Story highlights
- At least 43 people are dead and 6 wounded in the airstrike, the Sabratha Municipal Council reports
- The U.S. observed advanced training at the site and was worried about an external attack, according to a U.S. official
- Noureddine Chouchane, a senior terror operative, was believed to be among those at the northwest Libya site
(CNN)American warplanes hit an ISIS camp Friday in Libya where foreign fighters had been engaged in special, advanced training -- possibly, a U.S. official said, ahead of a terror attack in Europe or somewhere else outside the North African nation.
Noureddine Chouchane, a senior operative in the terrorist group from Tunisia, was believed to be among those from around Africa and the Middle East who had converged on the site. He is thought to have played an instrumental role in two terror attacks in Tunisia last year, one at Tunis' Bardo Museum that killed 23 people and another at a seaside resort in Sousse that left 38 dead. ISIS claimed responsibility for both massacres.

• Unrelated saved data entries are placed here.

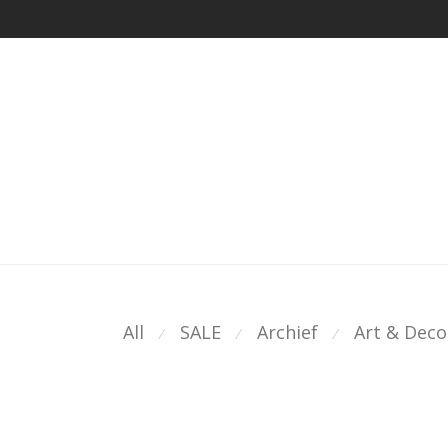
All
SALE
Archief
Art & Deco
⁄
⁄
⁄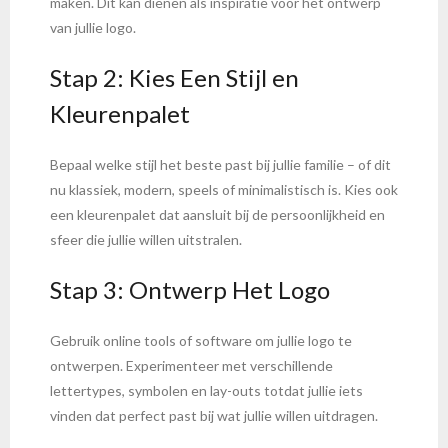
maken. Dit kan dienen als inspiratie voor het ontwerp
van jullie logo.
Stap 2: Kies Een Stijl en
Kleurenpalet
Bepaal welke stijl het beste past bij jullie familie – of dit
nu klassiek, modern, speels of minimalistisch is. Kies ook
een kleurenpalet dat aansluit bij de persoonlijkheid en
sfeer die jullie willen uitstralen.
Stap 3: Ontwerp Het Logo
Gebruik online tools of software om jullie logo te
ontwerpen. Experimenteer met verschillende
lettertypes, symbolen en lay-outs totdat jullie iets
vinden dat perfect past bij wat jullie willen uitdragen.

Friday morning's U.S. strike in the al-Qasser district in Sabratha, a coastal city in northwestern Libya where most residents are from Tunisia, killed at least 43 people and wounded over six others, according to the Sabratha Municipal Council. Libyan Red Crescent spokesman Mohamed al-Misrati has said the death toll will probably rise, as bodies were still buried in the rubble Friday evening.

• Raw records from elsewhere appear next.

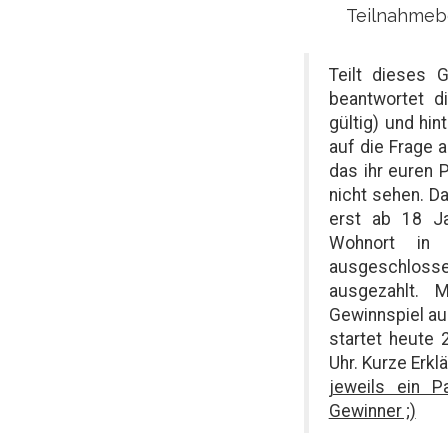
Teilnahmebe
Teilt dieses 
beantwortet d
gültig) und hin
auf die Frage 
das ihr euren 
nicht sehen. D
erst ab 18 Ja
Wohnort in 
ausgeschloss
ausgezahlt. 
Gewinnspiel au
startet heute
Uhr. Kurze Erkl
jeweils ein P
Gewinner ;)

It was not immediately clear if Chouchane is among the dead.
A Libyan man started to expand a house in Sabratha to several levels last year, security officials in the city said. He'd brought in several groups of fighters over the past few months, including one batch two days ago. That house was struck Friday.
Over the last several weeks, the United States observed militants moving around the targeted site and undergoing what appeared to be special training, according to a U.S. official.

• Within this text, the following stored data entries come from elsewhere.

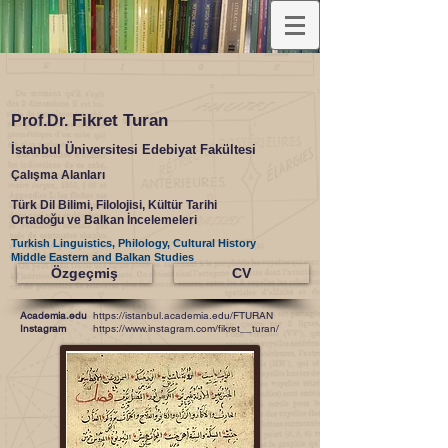
Fikret Turan
Prof.Dr.
İstanbul Üniversitesi Edebiyat Fakültesi
Çalışma Alanları
Türk Dil Bilimi, Filolojisi, Kültür Tarihi
Ortadoğu ve Balkan İncelemeleri
Turkish Linguistics, Philology, Cultural History
Middle Eastern and Balkan Studies
Özgeçmiş
CV
Academia.edu
https://istanbul.academia.edu/FTURAN
Instagram
https://www.instagram.com/fikret__turan/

"This was outside the normal training camp scenario," the official said.
The activity raised concerns they might be planning to launch an external attack, though no details were discovered about exactly where or when this might take place.
Sabratha Mayor Hussein al-Thawadi described the site as an ISIS recruitment base for foreigners, mostly from Tunisia. He said a Jordanian woman is among the dead.
The U.S. military has launched hundreds of airstrikes against ISIS targets over the past two years. These have been concentrated in Iraq and Syria, where the Islamist extremist group has established its biggest foothold and has its de facto capital in Raqqa.
But Libya -- a North African nation that's been in turmoil, and a hotbed for some militant groups, since a 2011 revolution that toppled its longtime dictator Moammar Gadhafi -- has been in its crosshairs as well.
ISIS expansion in turbulent Libya
ISIS has emerged as the world's top terror threat, having conducted or inspired about 70 attacks in 20 countries since declaring its caliphate in June 2014. Not including its armed campaigns in Syria and Iraq, these attacks have killed at least 1,200 people and injured more than 1,700 others.